- Native name: أنتوني فراج
- Church: Catholic Church
- Archdiocese: Melkite Patriarchal Vicariate of Egypt and Sudan
- In office: 11 December 1922 – 1928
- Predecessor: Etienne Soukkarie
- Successor: Dionysius Kfoury
- Other post: Titular Bishop of Damiata dei Greco-Melkiti (1961-1963)
- Previous post: Titular Archbishop of Laodicea in Syria per i Melchiti (1922-1961)

Orders
- Ordination: 20 July 1908
- Consecration: 1 January 1922 by Demetrius I Qadi

Personal details
- Born: 28 December 1885 Damascus, Syria vilayet, Ottoman Empire
- Died: 9 November 1963 (aged 77)

= Anthony Farage =

Catholic bishop (1885–1963)

Anthony Farage (28 December 1885 in Damascus – 9 November 1963), also Anthony Faraj, was titular archbishop and Patriarchal vicar of the Patriarchal vicariate of Egypt and Sudan.

==Life==

Anthony Farage was ordained to the priesthood on 20 July 1908. On 1 January 1922, he was appointed and consecrated bishop on the same day.
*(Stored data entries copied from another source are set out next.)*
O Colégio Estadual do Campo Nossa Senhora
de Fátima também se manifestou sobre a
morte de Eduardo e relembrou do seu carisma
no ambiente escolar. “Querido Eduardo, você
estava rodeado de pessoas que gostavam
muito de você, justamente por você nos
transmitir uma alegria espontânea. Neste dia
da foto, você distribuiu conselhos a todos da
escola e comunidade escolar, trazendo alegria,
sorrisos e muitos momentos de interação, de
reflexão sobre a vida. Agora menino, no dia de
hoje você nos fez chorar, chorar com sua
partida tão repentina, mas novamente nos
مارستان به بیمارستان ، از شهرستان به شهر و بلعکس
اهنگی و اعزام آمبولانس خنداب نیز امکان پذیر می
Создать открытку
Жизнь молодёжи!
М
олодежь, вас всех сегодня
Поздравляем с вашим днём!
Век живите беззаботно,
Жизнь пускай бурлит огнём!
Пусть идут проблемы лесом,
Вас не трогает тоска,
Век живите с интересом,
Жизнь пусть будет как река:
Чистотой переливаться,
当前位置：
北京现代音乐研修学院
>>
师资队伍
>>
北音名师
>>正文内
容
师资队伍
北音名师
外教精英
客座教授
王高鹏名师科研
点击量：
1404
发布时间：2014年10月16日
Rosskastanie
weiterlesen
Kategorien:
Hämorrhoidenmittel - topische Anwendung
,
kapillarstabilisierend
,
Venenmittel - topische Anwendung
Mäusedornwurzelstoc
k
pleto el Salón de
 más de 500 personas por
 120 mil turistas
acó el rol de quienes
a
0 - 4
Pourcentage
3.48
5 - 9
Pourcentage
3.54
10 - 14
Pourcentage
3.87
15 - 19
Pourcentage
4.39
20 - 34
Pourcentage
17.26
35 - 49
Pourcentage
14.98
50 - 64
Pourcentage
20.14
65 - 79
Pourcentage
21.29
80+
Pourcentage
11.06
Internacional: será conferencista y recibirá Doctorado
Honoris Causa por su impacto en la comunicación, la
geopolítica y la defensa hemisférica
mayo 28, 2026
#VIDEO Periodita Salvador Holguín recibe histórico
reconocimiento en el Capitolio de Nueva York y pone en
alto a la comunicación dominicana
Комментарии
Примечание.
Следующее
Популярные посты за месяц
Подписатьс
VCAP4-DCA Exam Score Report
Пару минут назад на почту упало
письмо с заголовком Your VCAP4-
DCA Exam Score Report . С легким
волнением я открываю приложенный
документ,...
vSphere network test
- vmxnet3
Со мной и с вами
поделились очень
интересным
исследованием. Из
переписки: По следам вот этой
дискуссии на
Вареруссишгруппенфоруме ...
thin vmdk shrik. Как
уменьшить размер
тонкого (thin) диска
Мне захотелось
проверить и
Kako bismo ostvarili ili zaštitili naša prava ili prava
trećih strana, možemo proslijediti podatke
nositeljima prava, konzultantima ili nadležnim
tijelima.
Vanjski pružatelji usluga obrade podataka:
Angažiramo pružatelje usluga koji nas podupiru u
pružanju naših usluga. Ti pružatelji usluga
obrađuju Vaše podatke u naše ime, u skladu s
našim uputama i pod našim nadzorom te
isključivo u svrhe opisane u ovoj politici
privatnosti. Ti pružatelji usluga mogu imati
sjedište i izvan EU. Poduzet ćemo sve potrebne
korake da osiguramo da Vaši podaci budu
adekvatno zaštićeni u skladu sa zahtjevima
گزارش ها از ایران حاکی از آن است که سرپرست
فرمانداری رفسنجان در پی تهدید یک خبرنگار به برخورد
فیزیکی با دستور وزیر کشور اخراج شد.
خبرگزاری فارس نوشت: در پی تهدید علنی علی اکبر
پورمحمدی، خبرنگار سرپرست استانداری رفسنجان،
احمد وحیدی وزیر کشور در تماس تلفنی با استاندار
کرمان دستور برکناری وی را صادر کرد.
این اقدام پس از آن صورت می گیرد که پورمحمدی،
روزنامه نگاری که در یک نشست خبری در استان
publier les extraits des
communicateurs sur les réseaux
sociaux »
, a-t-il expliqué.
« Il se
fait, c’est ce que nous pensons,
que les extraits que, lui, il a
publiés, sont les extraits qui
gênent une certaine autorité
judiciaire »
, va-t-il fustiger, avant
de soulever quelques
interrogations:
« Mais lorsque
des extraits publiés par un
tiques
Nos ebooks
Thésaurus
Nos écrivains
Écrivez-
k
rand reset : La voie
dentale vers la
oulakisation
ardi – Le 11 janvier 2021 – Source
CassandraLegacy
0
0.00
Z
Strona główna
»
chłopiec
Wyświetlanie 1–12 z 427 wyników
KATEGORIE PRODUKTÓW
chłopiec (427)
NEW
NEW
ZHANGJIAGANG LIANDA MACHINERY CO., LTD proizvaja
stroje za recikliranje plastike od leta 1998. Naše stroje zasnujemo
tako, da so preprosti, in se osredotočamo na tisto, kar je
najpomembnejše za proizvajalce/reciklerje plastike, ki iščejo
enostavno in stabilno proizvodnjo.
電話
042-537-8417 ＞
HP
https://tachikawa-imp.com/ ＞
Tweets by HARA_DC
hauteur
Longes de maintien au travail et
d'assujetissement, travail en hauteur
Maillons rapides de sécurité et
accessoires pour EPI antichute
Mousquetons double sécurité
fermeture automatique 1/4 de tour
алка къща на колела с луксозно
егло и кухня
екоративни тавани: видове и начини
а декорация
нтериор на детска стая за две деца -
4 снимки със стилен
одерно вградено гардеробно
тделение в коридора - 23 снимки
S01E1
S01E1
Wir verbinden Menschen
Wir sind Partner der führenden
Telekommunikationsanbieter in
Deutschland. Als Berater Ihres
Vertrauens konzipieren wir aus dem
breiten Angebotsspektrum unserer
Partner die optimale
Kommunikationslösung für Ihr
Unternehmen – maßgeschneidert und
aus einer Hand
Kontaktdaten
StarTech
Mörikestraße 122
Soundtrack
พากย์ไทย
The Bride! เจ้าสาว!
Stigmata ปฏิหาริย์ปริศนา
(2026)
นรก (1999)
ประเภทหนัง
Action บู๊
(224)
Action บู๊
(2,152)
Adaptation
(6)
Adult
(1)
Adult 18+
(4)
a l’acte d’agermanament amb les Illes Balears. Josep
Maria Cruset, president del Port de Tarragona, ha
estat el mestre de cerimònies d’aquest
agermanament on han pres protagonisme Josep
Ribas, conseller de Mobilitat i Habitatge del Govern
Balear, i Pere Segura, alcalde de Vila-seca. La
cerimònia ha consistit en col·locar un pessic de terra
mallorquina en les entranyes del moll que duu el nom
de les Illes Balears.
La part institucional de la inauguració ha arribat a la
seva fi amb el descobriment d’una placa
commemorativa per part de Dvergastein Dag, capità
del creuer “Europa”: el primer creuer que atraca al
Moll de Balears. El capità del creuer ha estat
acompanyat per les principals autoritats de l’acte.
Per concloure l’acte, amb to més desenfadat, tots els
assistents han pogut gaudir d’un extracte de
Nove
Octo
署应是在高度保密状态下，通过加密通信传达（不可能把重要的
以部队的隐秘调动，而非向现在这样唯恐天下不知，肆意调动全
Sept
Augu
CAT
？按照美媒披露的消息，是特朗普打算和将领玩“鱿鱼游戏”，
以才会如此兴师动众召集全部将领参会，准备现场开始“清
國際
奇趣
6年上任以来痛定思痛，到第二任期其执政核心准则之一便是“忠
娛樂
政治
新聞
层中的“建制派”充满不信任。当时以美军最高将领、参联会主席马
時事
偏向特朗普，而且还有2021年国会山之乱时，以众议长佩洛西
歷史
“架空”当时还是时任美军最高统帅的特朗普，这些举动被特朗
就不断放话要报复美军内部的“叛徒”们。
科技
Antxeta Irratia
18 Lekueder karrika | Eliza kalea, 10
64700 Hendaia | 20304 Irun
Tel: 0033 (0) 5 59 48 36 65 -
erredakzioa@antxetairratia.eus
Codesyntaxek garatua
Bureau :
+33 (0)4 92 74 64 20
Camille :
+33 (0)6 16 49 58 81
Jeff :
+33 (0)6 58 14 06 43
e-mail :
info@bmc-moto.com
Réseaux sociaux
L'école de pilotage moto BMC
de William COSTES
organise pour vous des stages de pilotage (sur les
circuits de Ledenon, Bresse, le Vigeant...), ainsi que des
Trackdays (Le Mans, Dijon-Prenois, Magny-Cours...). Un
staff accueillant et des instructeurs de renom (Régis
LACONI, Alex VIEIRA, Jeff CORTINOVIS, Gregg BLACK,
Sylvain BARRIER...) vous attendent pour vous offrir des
His consecrator was the Patriarch of Antioch, Archbishop Demetrius I Qadi. On 11 December 1922, Farage was named titular bishop of Laodicea in Syria of the Greek Melkites and confirmed as Patriarchal Vicar of Alexandria. From 1 January 1922 until his death on 9 November 1963, he was procurator in Antioch. In addition to the office, he was the 1922-1928 Patriarchal Vicar of Alexandria and was the successor of Etienne Soukkarie. His successor to the patriarchal vicar was Dionysius Kfoury. On 7 March 1961, he was appointed Titular Archbishop of Damietta dei Greco-Melkiti.